Wheeler v. Cloyd
134 U.S. 537 (1890)

Annotate this Case

U.S. Supreme Court

Wheeler v. Cloyd, 134 U.S. 537 (1890)

Wheeler v. Cloyd

No. 147

Argued December 6, 1889

Decided April 7, 1890

134 U.S. 537

APPEAL FROM THE CIRCUIT COURT OF THE UNITED

STATES FOR THE SOUTHERN DISTRICT OF ILLINOIS

Syllabus

Gibson v. Shufeldt,122 U. S. 27, affirmed to the point that

"in a suit in equity brought in the circuit court by two or more persons on several and distinct demands, the defendant can appeal to this Court as to those plaintiffs only to each of whom more than $5,000 is decreed."

Motion to dismiss an appeal in equity upon the ground that "the decree appealed from was not a joint decree, and imposed no joint debt, liability, or obligation," but that it was a series of distinct decrees against distinct parties on distinct causes of action. The case is stated in the opinion. The cause was argued on its merits as well as on the motion to dismiss.

Page 134 U. S. 539

MR. JUSTICE LAMAR delivered the opinion of the Court.

This is a motion to dismiss an appeal upon the ground that the interests of each of the appellants in the case are separate and distinct, and do not involve an amount sufficient to give this Court jurisdiction.

The case grows out of Kennicott v. Supervisors, 16 Wall. 452, and Supervisors v. Kennicott,94 U. S. 498, and those cases are referred to for a more minute statement of all the early facts of the controversy than is necessary to be made for the purpose of considering the question now before us. A brief summary of some of the leading facts of the controversy will be sufficient for present purposes.

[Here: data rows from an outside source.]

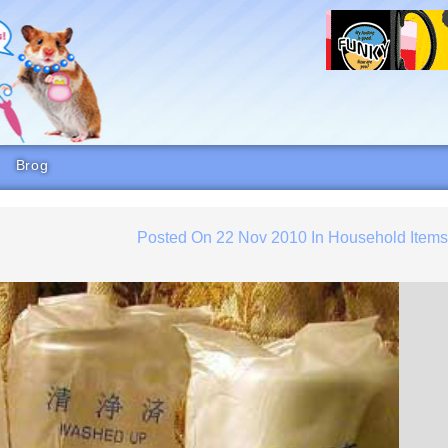
Brog
Posted On
22 Nov 2010
In
Household Item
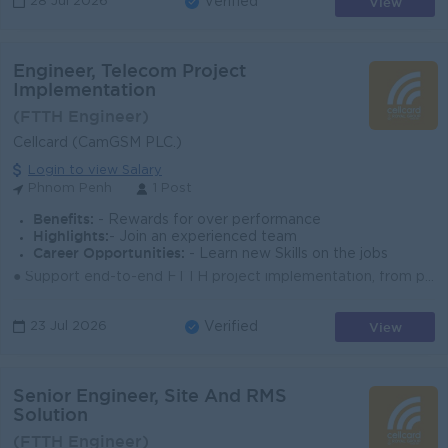
View
28 Jul 2026
Verified
Engineer, Telecom Project
Implementation
(FTTH Engineer)
Cellcard (CamGSM PLC.)
Login to view Salary
Phnom Penh
1 Post
Benefits:
- Rewards for over performance
Highlights:
- Join an experienced team
Career Opportunities:
- Learn new Skills on the jobs
● Support end-to-end FTTH project implementation, from planning to handover and closeout. ● Coordinate with internal teams, vendors, and contractors t...
View
23 Jul 2026
Verified
Senior Engineer, Site And RMS
Solution
(FTTH Engineer)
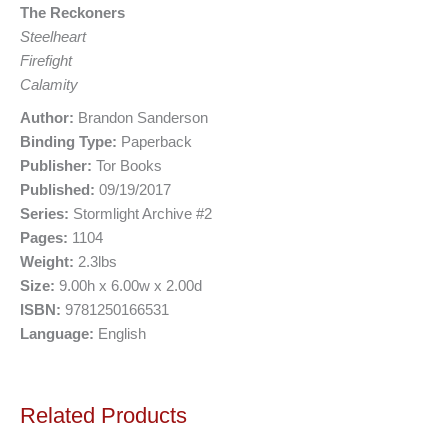
The Reckoners
Steelheart
Firefight
Calamity
Author:
Brandon Sanderson
Binding Type:
Paperback
Publisher:
Tor Books
Published:
09/19/2017
Series:
Stormlight Archive #2
Pages:
1104
Weight:
2.3lbs
Size:
9.00h x 6.00w x 2.00d
ISBN:
9781250166531
Language:
English
Related Products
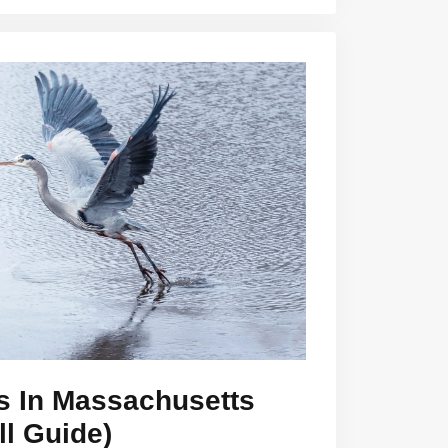
s In Massachusetts
ll Guide)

On the 20th of April, 1859, the County of Wayne, in the State of Illinois, by virtue of an authority derived from an act of the state legislature, executed a mortgage and a deed of trust upon about 100,000 acres of its swamp and overflowed lands to Isaac Seymour, of New York city, as trustee, to secure the payment of $800,000 of its bonds, which had been issued for the purpose of raising funds with which to construct a railroad. On the same day, the Mount Vernon Railroad Company, the corporation that had been organized to build the

Page 134 U. S. 540

road for the benefit of which the aforesaid aid had been granted, as a part of the same general transaction of raising funds with which to build its road, executed a mortgage to Seymour upon its contemplated railroad, its appurtenances, franchises, and other property and effects, both present and prospective, as an additional security for the aforesaid bonds. The bonds were sold and came into the hands of bona fide purchasers for value, and, default having been made in the payment of the interest on them as it came due, a bill for foreclosure of the mortgages and deed of trust was filed, on the 7th of March, 1865, by John W. Kennicott and others, claimants of a number of the bonds which had been sold, against the County of Wayne and the Mount Vernon Railroad Company. The railroad company defaulted, and, upon a hearing in the Circuit Court of the United States for the Southern District of Illinois, the bill was dismissed as to the County of Wayne on the ground that the mortgage was invalid because the proofs failed to show that at the date it was made there was any line of railroad constructed or authorized to be constructed through that county with which the Mount Vernon Railroad was connected in any manner. Upon appeal, this Court reversed that decree and held that the mortgage in controversy was valid as to bona fide holders of the bonds it was intended to secure, and that the complainants were entitled to a decree in their favor. Kennicott v. Supervisors, supra. A final decree in the case was rendered by the circuit court in June, 1874, which was affirmed by this Court on appeal. Supervisors v. Kennicott, supra. In pursuance of that decree, the lands covered by the mortgage were sold at a master's sale on the 18th of September, 1877, for an amount insufficient to satisfy the claims of the bondholders, and, the time for redemption having expired, the master, on May 27, 1879, executed and delivered a deed for them to one Broadwell, who had come into possession of the certificates of purchase at the aforesaid sale. The appellees in this case, who were complainants below, claim under Broadwell. Between the date of the execution of the deed of trust and the mortgage before mentioned and March 7, 1865, when the

Page 134 U. S. 541

foreclosure suit was commenced, the County of Wayne had sold a large amount of the lands embraced in those encumbrances to individuals who were not made parties to the foreclosure proceedings. The appellants here claim under those purchases from the county.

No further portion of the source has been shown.